Contos fantásticos do século XIX

Então o miserável Eustache começou a gritar tão alto e a chorar tão amargamente que dava uma grande pena.

“Puxa vida!, meu caro amigo”, disse-lhe mestre Gonin. “por que se revoltar assim contra o destino?”

“Minha mãe do céu! Falar é fácil”, Eustache soluçou, “mas quando a morte está aí bem perto…”

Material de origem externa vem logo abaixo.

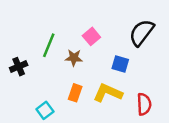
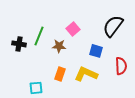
black cross: (19, 67) -> (19, 44), moved, turned 32
red semicircle: (144, 104) -> (121, 66), moved
cyan square: (45, 110) -> (36, 88), turned 32

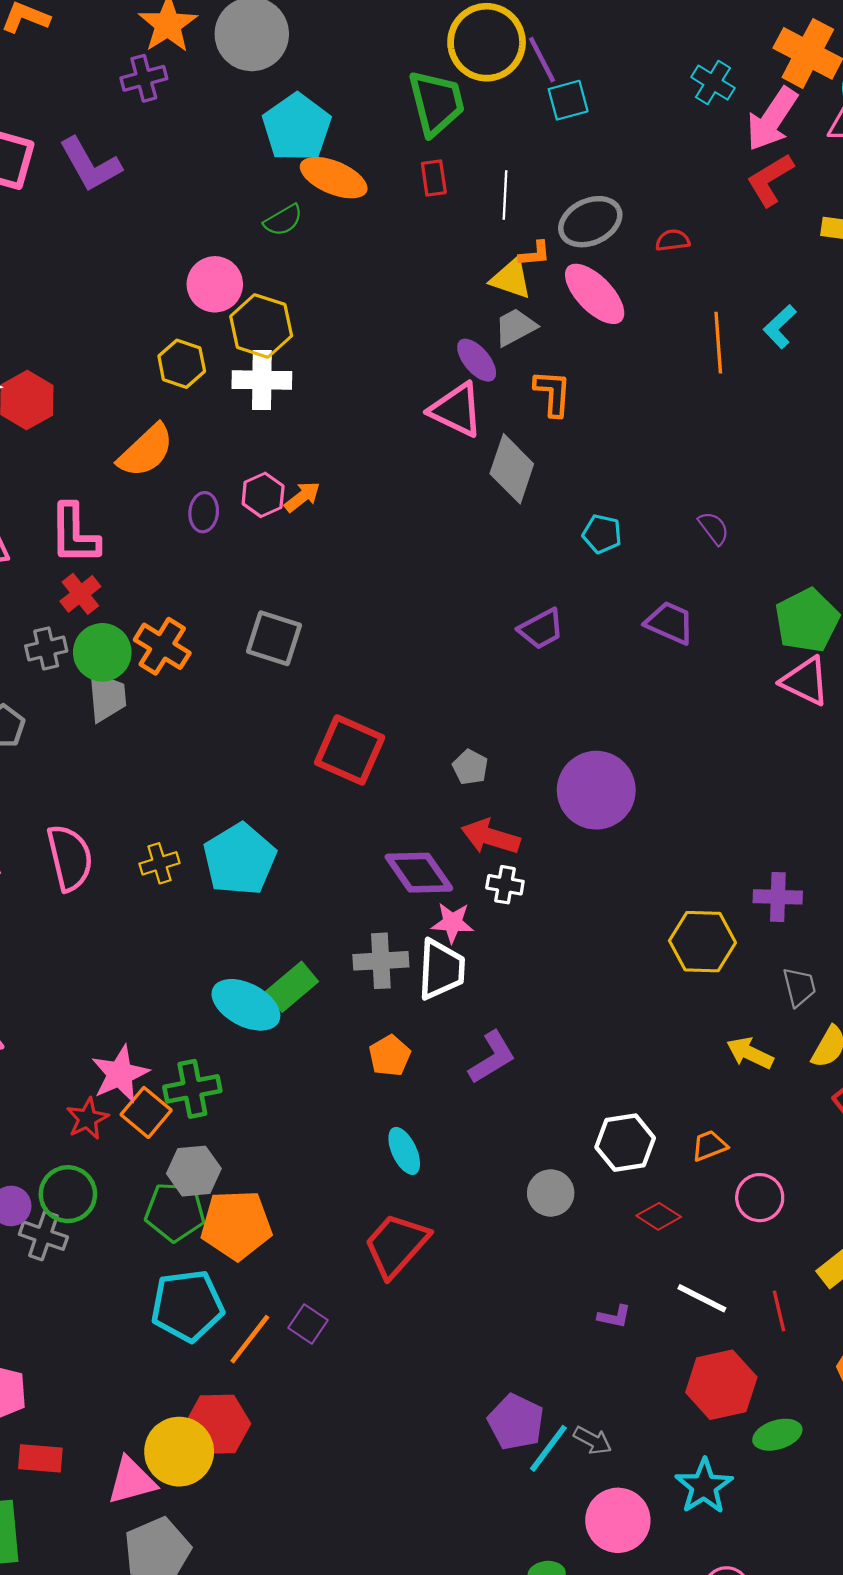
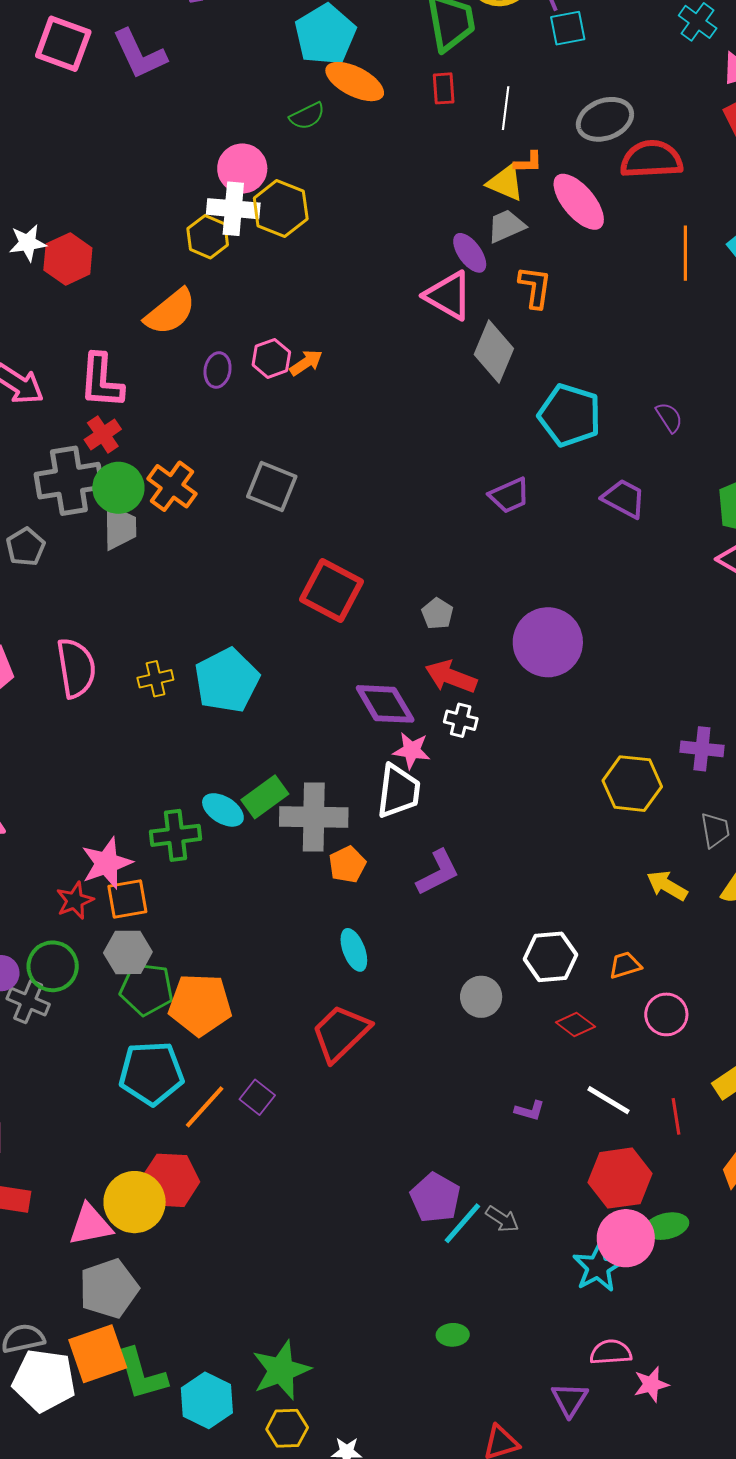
gray ellipse: (590, 222) -> (605, 119), moved
red semicircle: (673, 240) -> (651, 159), size x2.0
white cross: (262, 380) -> (233, 209), moved
cyan pentagon: (602, 534) -> (570, 415), size x1.8
gray cross: (46, 648) -> (69, 481), size x1.8
gray cross: (381, 961) -> (314, 817), moved, size x1.4
cyan ellipse: (246, 1005) -> (223, 810), size x0.7
green cross: (192, 1089) -> (176, 835), moved
orange square: (146, 1112) -> (127, 899), turned 36
gray hexagon: (194, 1171) -> (128, 952), moved
pink circle: (618, 1520) -> (626, 1238), moved

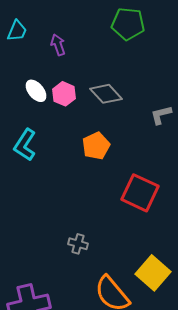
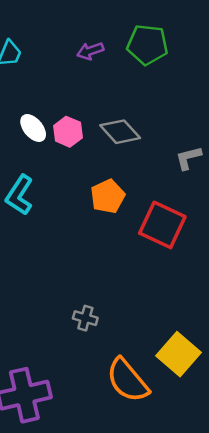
purple arrow: (58, 45) -> (90, 51), moved, turned -90
red square: (140, 193) -> (162, 225), moved

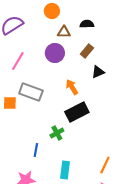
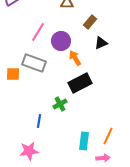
purple circle: (55, 53) -> (61, 41), moved
pink line: (18, 61) -> (38, 32), moved
cyan rectangle: (65, 170) -> (84, 141), moved

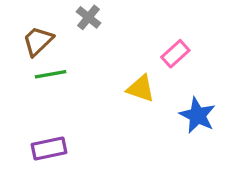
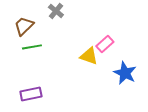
pink rectangle: (175, 54) -> (105, 44), moved

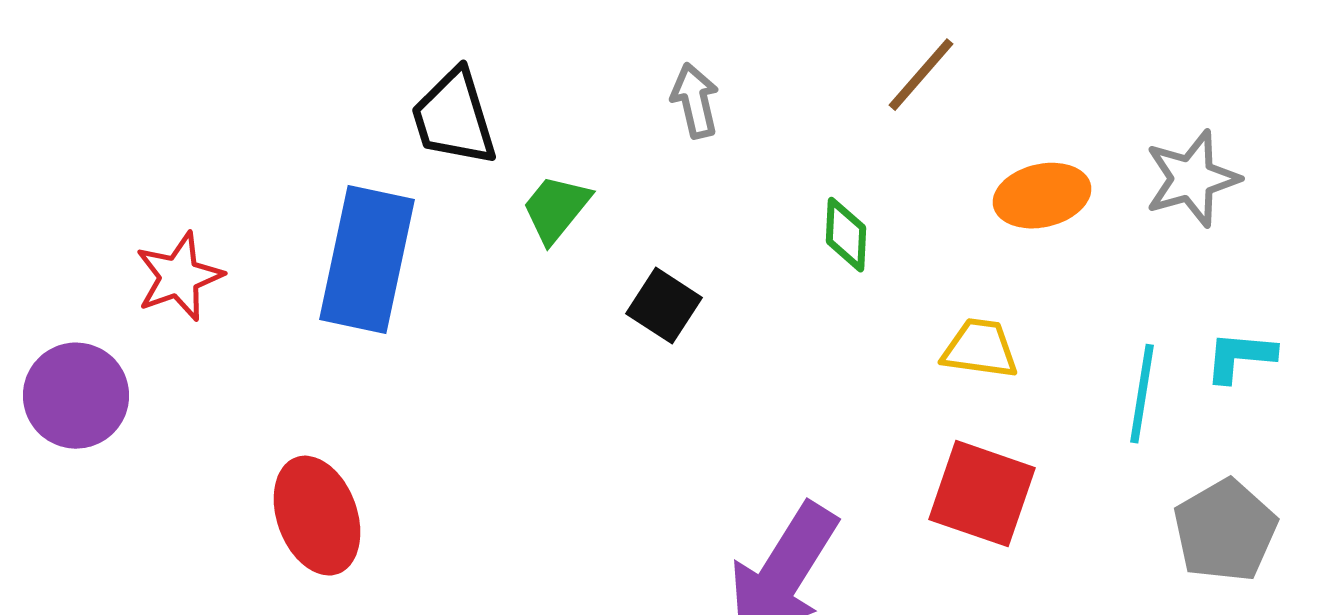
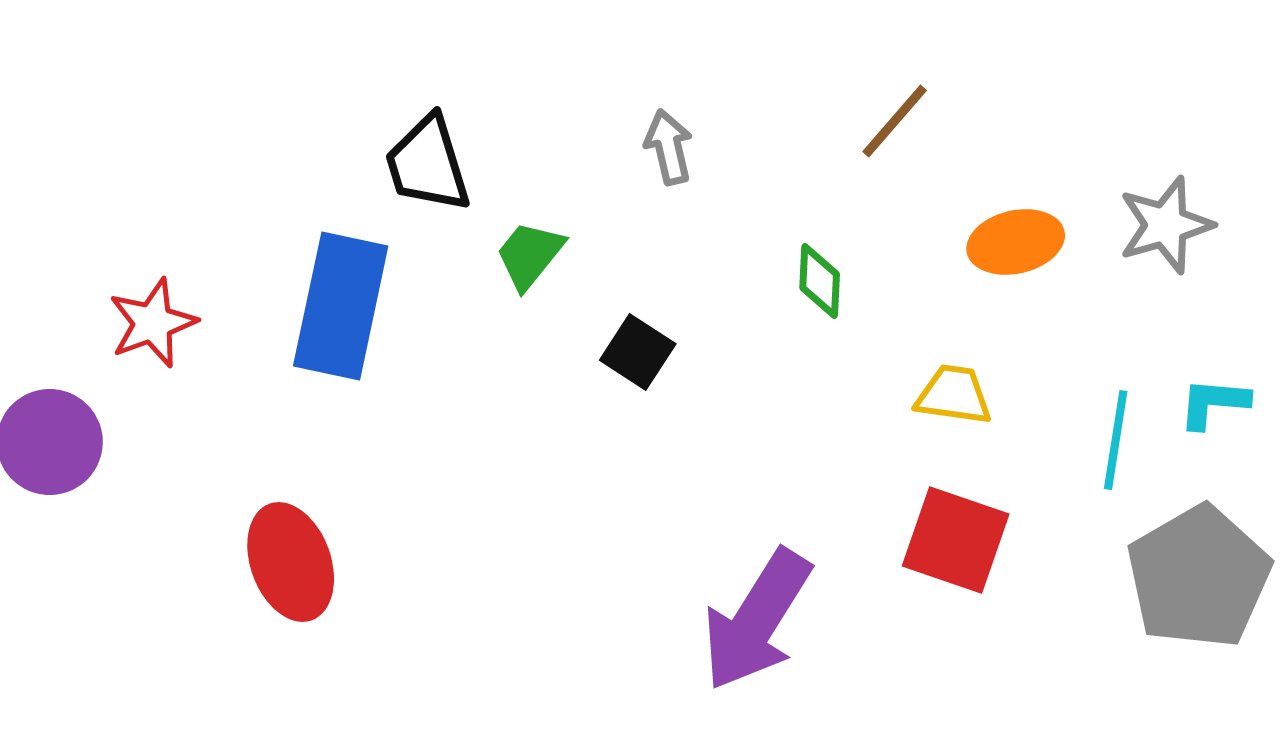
gray pentagon: (1225, 531) -> (1199, 577), size x1.4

“Ora essa! Afinal, o que é a morte, que a gente deve se espantar tanto?…Considero que a morte não vale um tostão furado! ‘Ninguém morre antes da hora!’, disse Sêneca, o Trágico. Será que você é o único vassalo dessa dama da foice? Eu também sou, e aquele ali, e um terceiro, um quarto. Martin, Philippe! A morte não tem respeito por ninguém! É tão atrevida que condena, mata, e pega indistintamente papas, imperadores e reis, assim como prebostes, policiais e outros canalhas do gênero. Portanto, não se aflija por fazer o que todos os outros farão mais tarde; a situação deles é mais deplorável que a sua; pois, se a morte é um mal, só é mal para aqueles que têm que morrer. Assim, você só sofrerá mais um dia desse mal, e a maioria dos outros sofrerá vinte ou trinta anos, e ainda mais. Um antigo dizia: ‘A hora que lhe deu a vida já a diminuiu’. Você está na morte enquanto está na vida, pois quando não está mais em vida você está depois da morte; ou, melhor dizendo, e para melhor terminar: a morte não lhe concerne nem morto nem vivo, vivo porque você existe, morto porque não existe mais! Que esses argumentos lhe bastem, meu amigo, para encorajá-lo a beber esse absinto sem fazer careta, e daqui até lá medite ainda sobre um belo verso de Lucrécio, cujo sentido é o seguinte: ‘Viva tanto tempo quanto puder, você nada tirará da eternidade da sua morte!’.”

contos fantasticos

O livro, organizado por Ítalo Calvino, está dividido em duas partes. Na primeira, o “fantástico visionário”, com contos das primeiras décadas do século (XIX, bem entendido), predominam as figuras sobrenaturais que se materializam, enquanto que na segunda, o “fantástico cotidiano”, o fantástico é menos concreto, dando-se ênfase às sugestões psicológicas.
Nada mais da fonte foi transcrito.